:: WORK REQUIRED ::
Exact copies of all the lines below are required, with the pictures omitted.

Dataset entries:

- Opening Delimiter -

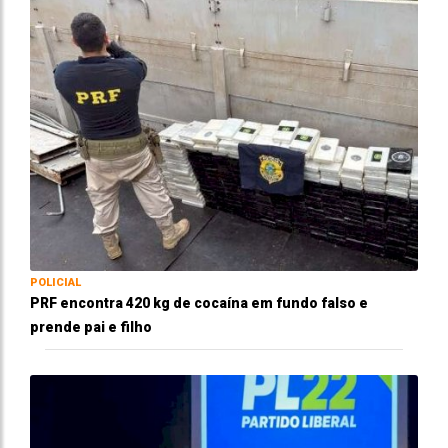
POLICIAL
PRF encontra 420 kg de cocaína em fundo falso e
prende pai e filho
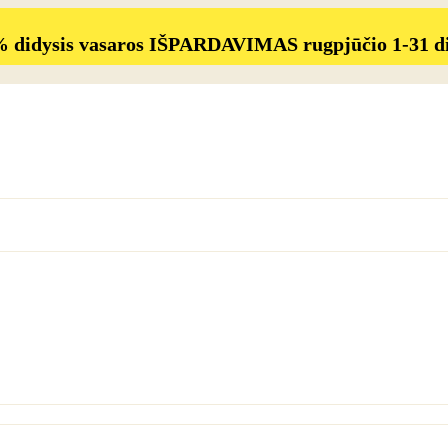
% didysis vasaros IŠPARDAVIMAS rugpjūčio 1-31 d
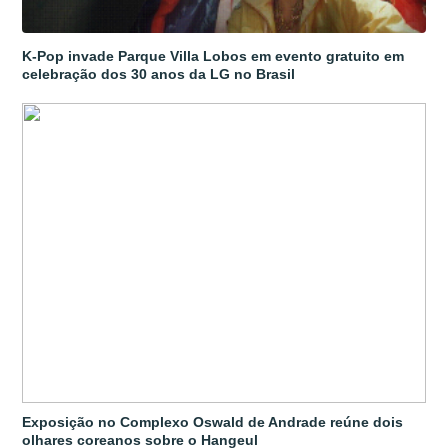
K-Pop invade Parque Villa Lobos em evento gratuito em
celebração dos 30 anos da LG no Brasil
Exposição no Complexo Oswald de Andrade reúne dois
olhares coreanos sobre o Hangeul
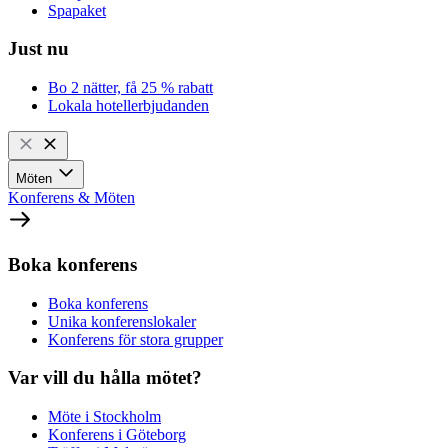
Spapaket
Just nu
Bo 2 nätter, få 25 % rabatt
Lokala hotellerbjudanden
Möten
Konferens & Möten
Boka konferens
Boka konferens
Unika konferenslokaler
Konferens för stora grupper
Var vill du hålla mötet?
Möte i Stockholm
Konferens i Göteborg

- Closing Delimiter -

:: SOLUTION ::
POLICIAL
PRF encontra 420 kg de cocaína em fundo falso e
prende pai e filho
% didysis vasaros IŠPARDAVIMAS rugpjūčio 1-31 d
K-Pop invade Parque Villa Lobos em evento gratuito em
celebração dos 30 anos da LG no Brasil
Exposição no Complexo Oswald de Andrade reúne dois
olhares coreanos sobre o Hangeul
Spapaket
Just nu
Bo 2 nätter, få 25 % rabatt
Lokala hotellerbjudanden
Möten
Konferens & Möten
Boka konferens
Boka konferens
Unika konferenslokaler
Konferens för stora grupper
Var vill du hålla mötet?
Möte i Stockholm
Konferens i Göteborg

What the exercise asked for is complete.